Dans le détail, le professeur de droit estime que plusieurs réformes seraient censurées par le Conseil constitutionnel si elles étaient proposées par le biais du référendum de l’article 11 de la Constitution. Il cite à coup sûr (…) “l’interdiction ou la restriction du droit au regroupement familial” des étrangers, portée par Marine Le Pen et Eric Zemmour, qui a été consacré comme un principe constitutionnel en 1993, au nom du droit à mener une vie familiale normale.

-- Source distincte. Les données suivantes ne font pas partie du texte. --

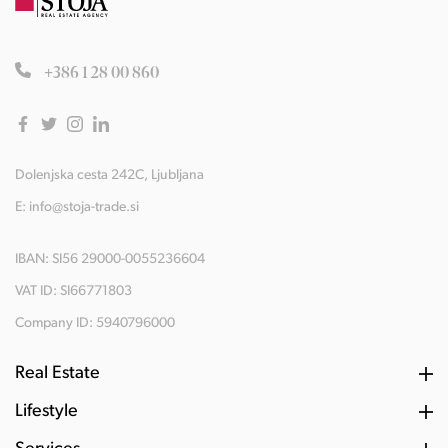
+386 1 28 00 860
Dolenjska cesta 242C, Ljubljana
E:
info@stoja-trade.si
IBAN: SI56 29000-0055236604
VAT ID: SI66771803
Company ID: 5940796000
Real Estate
Lifestyle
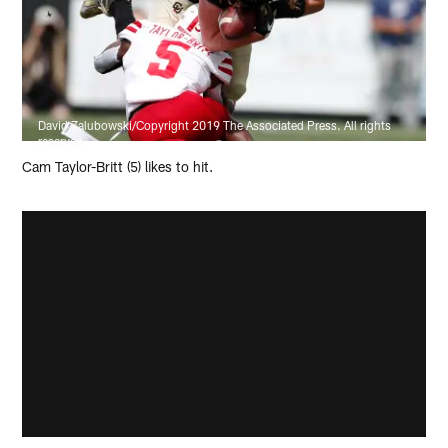
David Zalubowski/Copyright 2019 The Associated Press. All rights
reserved.
Cam Taylor-Britt (5) likes to hit.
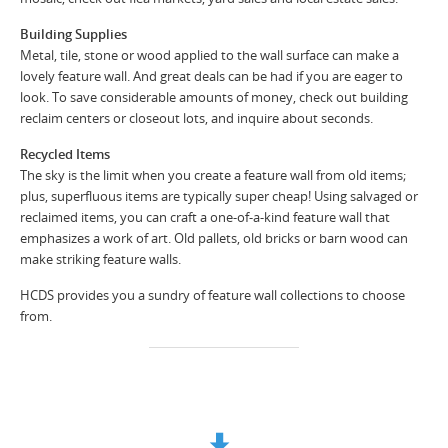
Building Supplies
Metal, tile, stone or wood applied to the wall surface can make a
lovely feature wall. And great deals can be had if you are eager to
look. To save considerable amounts of money, check out building
reclaim centers or closeout lots, and inquire about seconds.
Recycled Items
The sky is the limit when you create a feature wall from old items;
plus, superfluous items are typically super cheap! Using salvaged or
reclaimed items, you can craft a one-of-a-kind feature wall that
emphasizes a work of art. Old pallets, old bricks or barn wood can
make striking feature walls.
HCDS provides you a sundry of feature wall collections to choose
from.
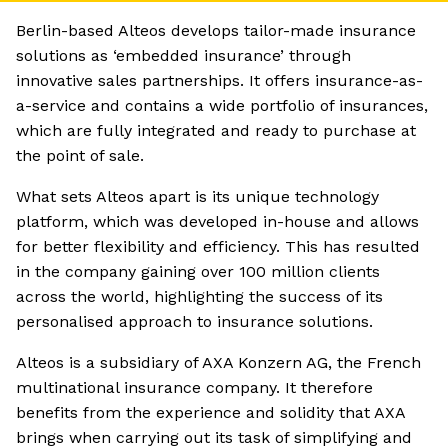
Berlin-based Alteos develops tailor-made insurance
solutions as ‘embedded insurance’ through
innovative sales partnerships. It offers insurance-as-
a-service and contains a wide portfolio of insurances,
which are fully integrated and ready to purchase at
the point of sale.
What sets Alteos apart is its unique technology
platform, which was developed in-house and allows
for better flexibility and efficiency. This has resulted
in the company gaining over 100 million clients
across the world, highlighting the success of its
personalised approach to insurance solutions.
Alteos is a subsidiary of AXA Konzern AG, the French
multinational insurance company. It therefore
benefits from the experience and solidity that AXA
brings when carrying out its task of simplifying and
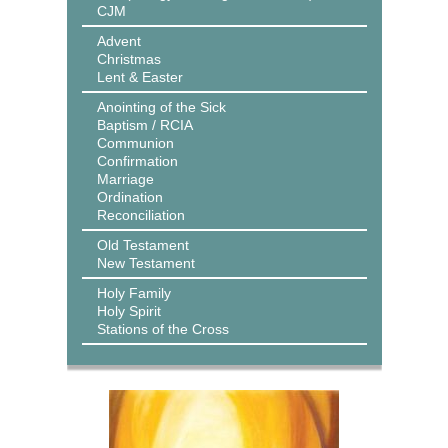
CJM
Advent
Christmas
Lent & Easter
Anointing of the Sick
Baptism / RCIA
Communion
Confirmation
Marriage
Ordination
Reconciliation
Old Testament
New Testament
Holy Family
Holy Spirit
Stations of the Cross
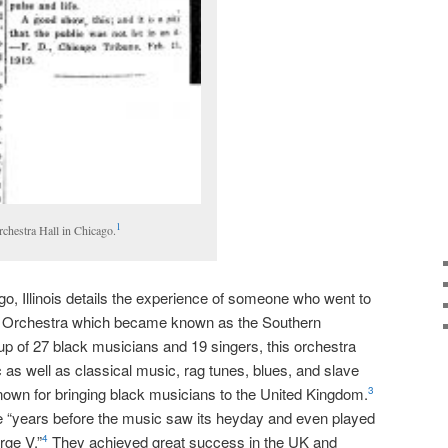
1
chestra Hall in Chicago.
go, Illinois details the experience of someone who went to
 Orchestra which became known as the Southern
 of 27 black musicians and 19 singers, this orchestra
 as well as classical music, rag tunes, blues, and slave
own for bringing black musicians to the United Kingdom.
3
e “years before the music saw its heyday and even played
rge V.”
They achieved great success in the UK and
4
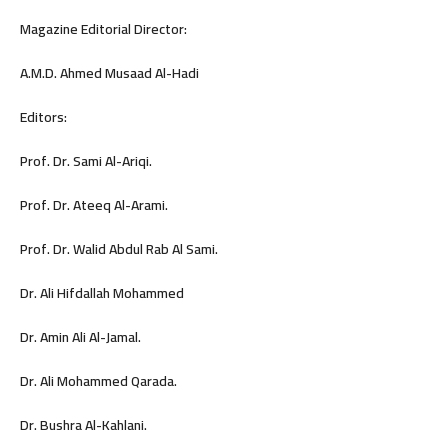
Magazine Editorial Director:
A.M.D. Ahmed Musaad Al-Hadi
Editors:
Prof. Dr. Sami Al-Ariqi.
Prof. Dr. Ateeq Al-Arami.
Prof. Dr. Walid Abdul Rab Al Sami.
Dr. Ali Hifdallah Mohammed
Dr. Amin Ali Al-Jamal.
Dr. Ali Mohammed Qarada.
Dr. Bushra Al-Kahlani.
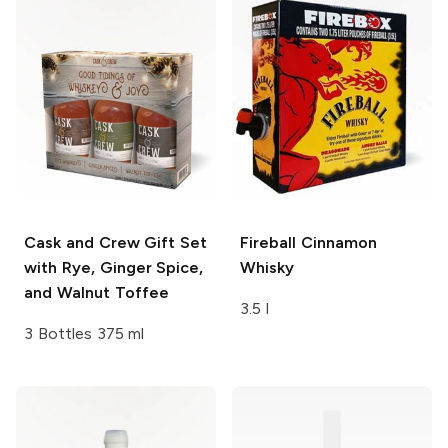
Cask and Crew
Gift Set
Fireball
Cinnamon
with Rye, Ginger Spice,
Whisky
and Walnut Toffee
3.5 l
3 Bottles 375 ml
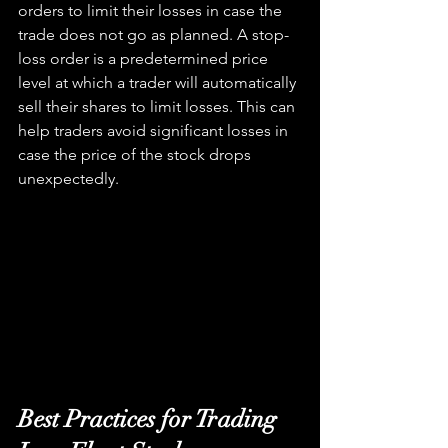
orders to limit their losses in case the 
trade does not go as planned. A stop-
loss order is a predetermined price 
level at which a trader will automatically 
sell their shares to limit losses. This can 
help traders avoid significant losses in 
case the price of the stock drops 
unexpectedly.
Best Practices for Trading 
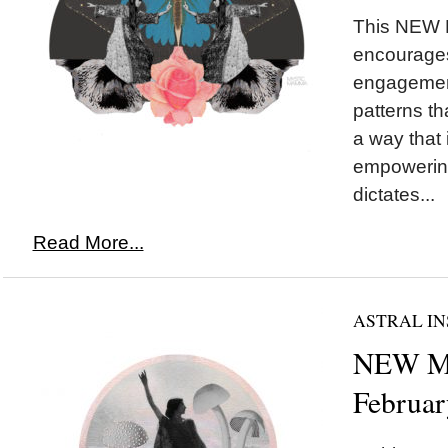
This NEW
encourages
engagement
patterns th
a way that
empowering
dictates...
Read More...
ASTRAL IN
NEW MO
Februar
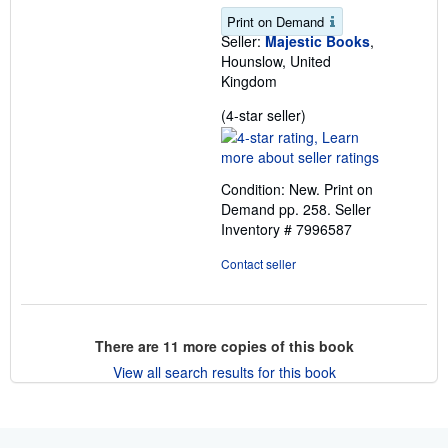
Print on Demand
Seller:
Majestic Books
,
Hounslow, United
Kingdom
Seller
(4-star seller)
rating
4
out
Condition: New. Print on
of
Demand pp. 258.
Seller
5
Inventory # 7996587
stars
Contact seller
There are
11
more copies of this book
View all search results for this book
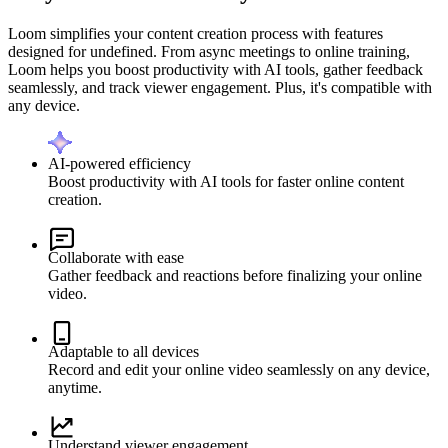
Loom simplifies your content creation process with features
designed for undefined. From async meetings to online training,
Loom helps you boost productivity with AI tools, gather feedback
seamlessly, and track viewer engagement. Plus, it's compatible with
any device.
AI-powered efficiency
Boost productivity with AI tools for faster online content
creation.
Collaborate with ease
Gather feedback and reactions before finalizing your online
video.
Adaptable to all devices
Record and edit your online video seamlessly on any device,
anytime.
Understand viewer engagement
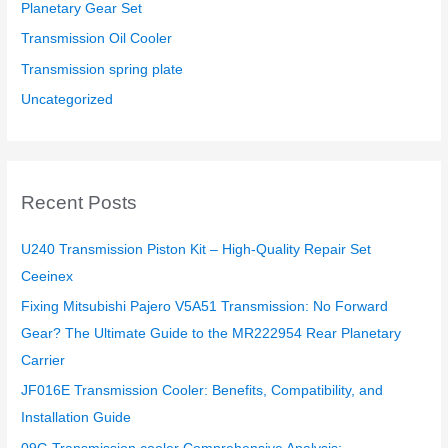
Planetary Gear Set
Transmission Oil Cooler
Transmission spring plate
Uncategorized
Recent Posts
U240 Transmission Piston Kit – High-Quality Repair Set
Ceeinex
Fixing Mitsubishi Pajero V5A51 Transmission: No Forward
Gear? The Ultimate Guide to the MR222954 Rear Planetary
Carrier
JF016E Transmission Cooler: Benefits, Compatibility, and
Installation Guide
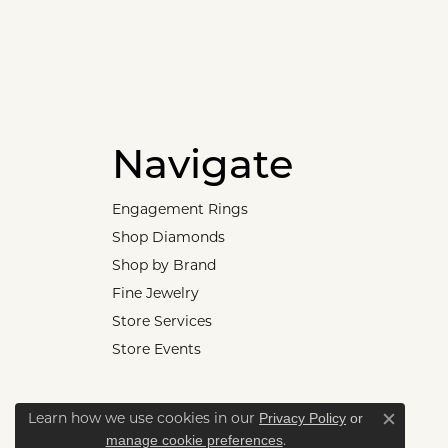
Navigate
Engagement Rings
Shop Diamonds
Shop by Brand
Fine Jewelry
Store Services
Store Events
Privacy Policy
or
Learn how we use cookies in our
Close c
manage cookie preferences
.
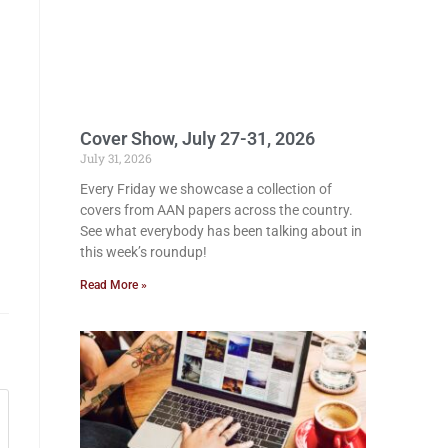
Cover Show, July 27-31, 2026
July 31, 2026
Every Friday we showcase a collection of
covers from AAN papers across the country.
See what everybody has been talking about in
this week’s roundup!
Read More »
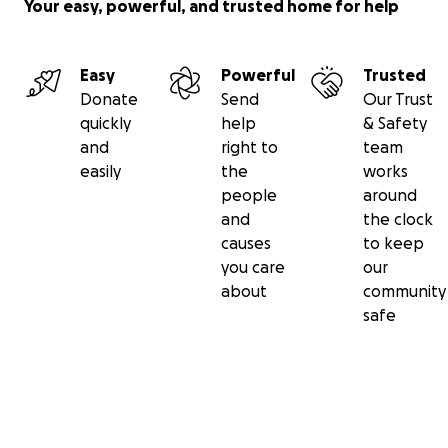
Your easy, powerful, and trusted home for help
More information about Derwent Valley Trust: The Der
Easy
Powerful
Trusted
Valley Trust promotes the history, arts, wildlife, access a
Donate
Send
Our Trust
leisure opportunities that surround the river Derwent al
quickly
help
& Safety
55 mile course through the beautiful Derbyshire Dales,
and
right to
team
District, and Derwent Valley Mills World Heritage Site. S
easily
the
works
our project with the aim to enable you to ride, walk, ca
people
around
cycle the Derwent Valley Heritage Way - safely and aw
and
the clock
traffic.
www.derwentvalleytrust.org.uk/cycle
causes
to keep
you care
our
THANK YOU FOR YOUR INTEREST AND SUPPORT!!
about
community
safe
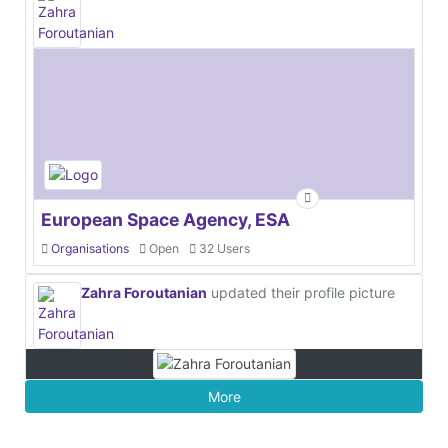
European Space Agency, ESA
Organisations
Open
32 Users
Zahra Foroutanian
updated their profile picture
More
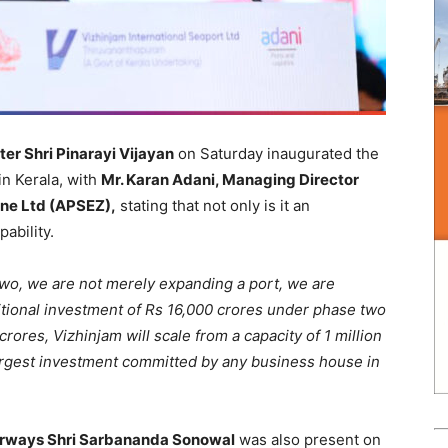
ter Shri Pinarayi Vijayan
on Saturday inaugurated the
in Kerala, with
Mr. Karan Adani, Managing Director
one Ltd (APSEZ),
stating that not only is it an
pability.
two, we are not merely expanding a port, we are
ditional investment of Rs 16,000 crores under phase two
ores, Vizhinjam will scale from a capacity of 1 million
largest investment committed by any business house in
terways Shri Sarbananda Sonowal
was also present on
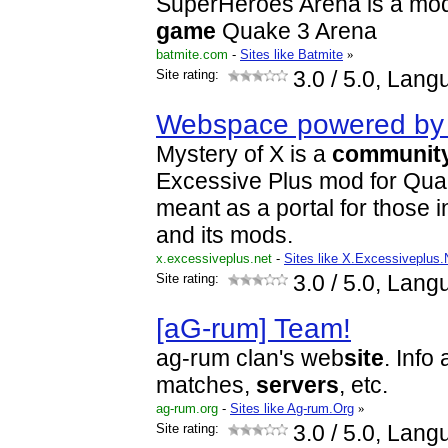
SuperHeroes Arena is a modif
game
Quake 3 Arena
batmite.com
-
Sites like Batmite
»
Site rating:
3.0
/ 5.0, Lang
Webspace powered by 
Mystery of X is a
communit
Excessive Plus mod for Quake
meant as a portal for those 
and its mods.
x.excessiveplus.net
-
Sites like X.Excessiveplus.
Site rating:
3.0
/ 5.0, Lang
[aG-rum] Team!
ag-rum clan's web
site
. Info
matches,
servers
, etc.
ag-rum.org
-
Sites like Ag-rum.Org
»
Site rating:
3.0
/ 5.0, Lang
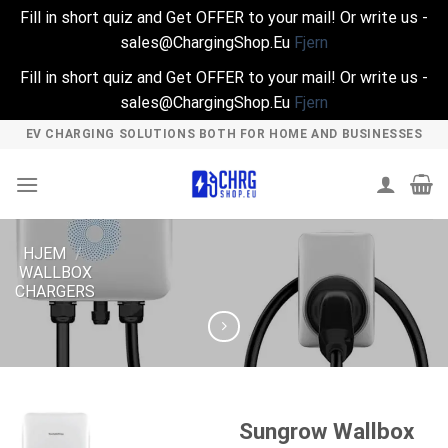
Fill in short quiz and Get OFFER to your mail! Or write us -
sales@ChargingShop.Eu
Fjern
Fill in short quiz and Get OFFER to your mail! Or write us -
sales@ChargingShop.Eu
Fjern
Skip
EV CHARGING SOLUTIONS BOTH FOR HOME AND BUSINESSES
to
content
HJEM
/
WALLBOX
CHARGERS
Sungrow Wallbox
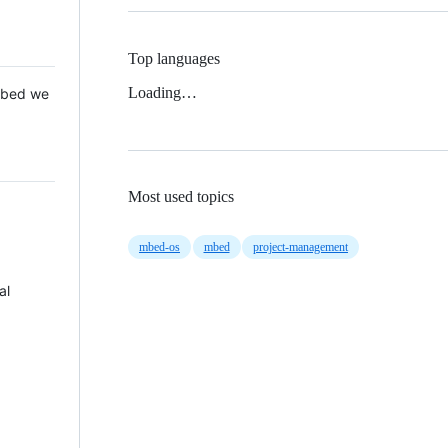
Top languages
Loading…
 Mbed we
Most used topics
mbed-os
mbed
project-management
al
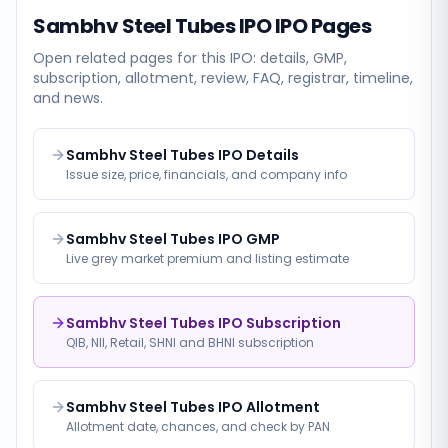
Sambhv Steel Tubes IPO
IPO Pages
Open related pages for this IPO: details, GMP,
subscription, allotment, review, FAQ, registrar, timeline,
and news.
Sambhv Steel Tubes IPO Details
Issue size, price, financials, and company info
Sambhv Steel Tubes IPO GMP
Live grey market premium and listing estimate
Sambhv Steel Tubes IPO Subscription
QIB, NII, Retail, SHNI and BHNI subscription
Sambhv Steel Tubes IPO Allotment
Allotment date, chances, and check by PAN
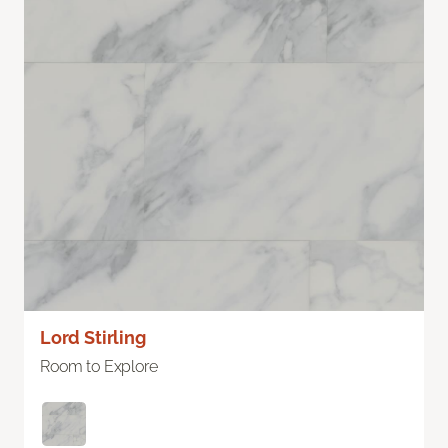
Lord Stirling
Room to Explore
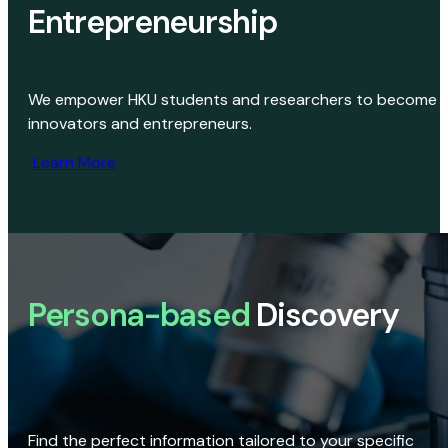
Entrepreneurship
We empower HKU students and researchers to become
innovators and entrepreneurs.
Learn More
Persona-based
Discovery
Find the perfect information tailored to your specific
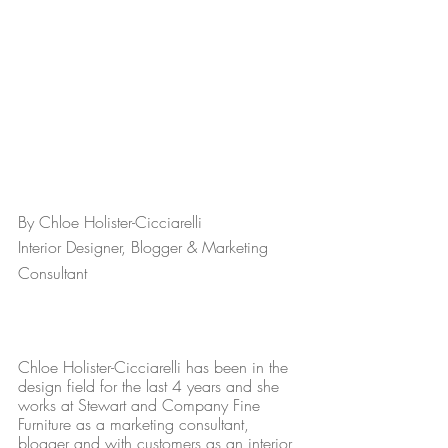
By Chloe Holister-Cicciarelli
Interior Designer, Blogger & Marketing 
Consultant 
Chloe Holister-Cicciarelli has been in the 
design field for the last 4 years and she 
works at Stewart and Company Fine 
Furniture as a marketing consultant, 
blogger and with customers as an interior 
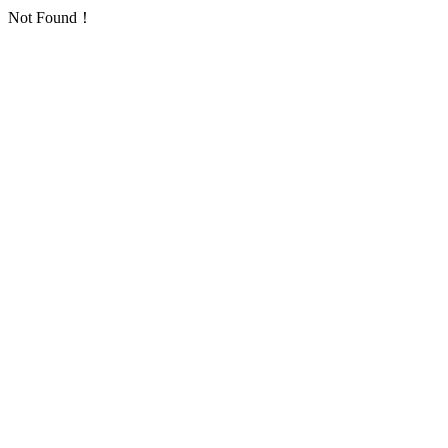
Not Found！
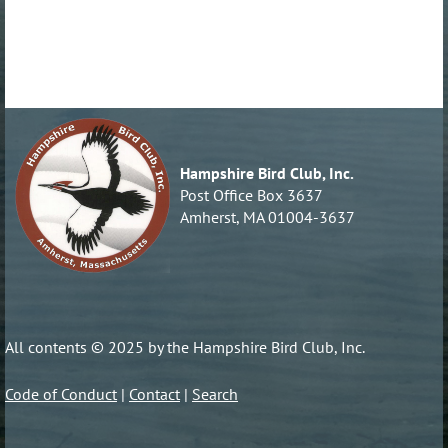
Hampshire Bird Club, Inc.
Post Office Box 3637
Amherst, MA 01004-3637
All contents © 2025 by the Hampshire Bird Club, Inc.
Code of Conduct
|
Contact
|
Search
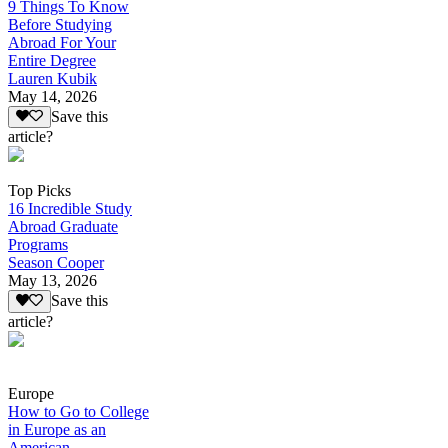
9 Things To Know
Before Studying
Abroad For Your
Entire Degree
Lauren Kubik
May 14, 2026
Save this
article?
Top Picks
16 Incredible Study
Abroad Graduate
Programs
Season Cooper
May 13, 2026
Save this
article?
Europe
How to Go to College
in Europe as an
American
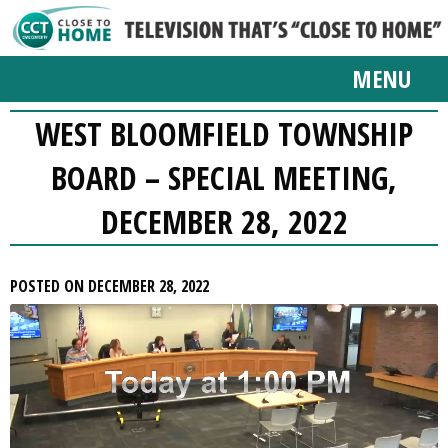
MENU
WEST BLOOMFIELD TOWNSHIP
BOARD – SPECIAL MEETING,
DECEMBER 28, 2022
POSTED ON DECEMBER 28, 2022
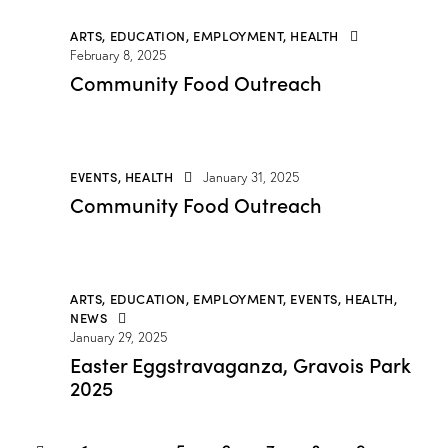
ARTS
,
EDUCATION
,
EMPLOYMENT
,
HEALTH
February 8, 2025
Community Food Outreach
EVENTS
,
HEALTH
January 31, 2025
Community Food Outreach
ARTS
,
EDUCATION
,
EMPLOYMENT
,
EVENTS
,
HEALTH
,
NEWS
January 29, 2025
Easter Eggstravaganza, Gravois Park
2025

Jean-Philippe Derosier signale d’ailleurs qu’il n’est pas évident qu’un référendum sur les questions d’immigration entre dans le champ de l’article 11, qui mentionne “la politique économique” ou “sociale”. Il considère surtout que la “préférence nationale”, concept défendu lui aussi par Le Pen et Zemmour, qui voudrait que les Français disposent de conditions d’accès au logement ou aux allocations préférentielles par rapport aux étrangers, ne pourrait être proposée dans le cadre d’un tel référendum : “Ce serait contraire au principe de non-discrimination reconnu de façon constante par le Conseil constitutionnel. Les différences de traitement entre Français et étrangers sont possibles seulement si un intérêt général le justifie et en rapport avec l’objet d’une loi. Là, à partir du moment où les étrangers ont un titre de séjour valide, que les mesures en question ont pour objectif de favoriser l’insertion sociale, ils doivent être traités de la même manière que les nationaux.”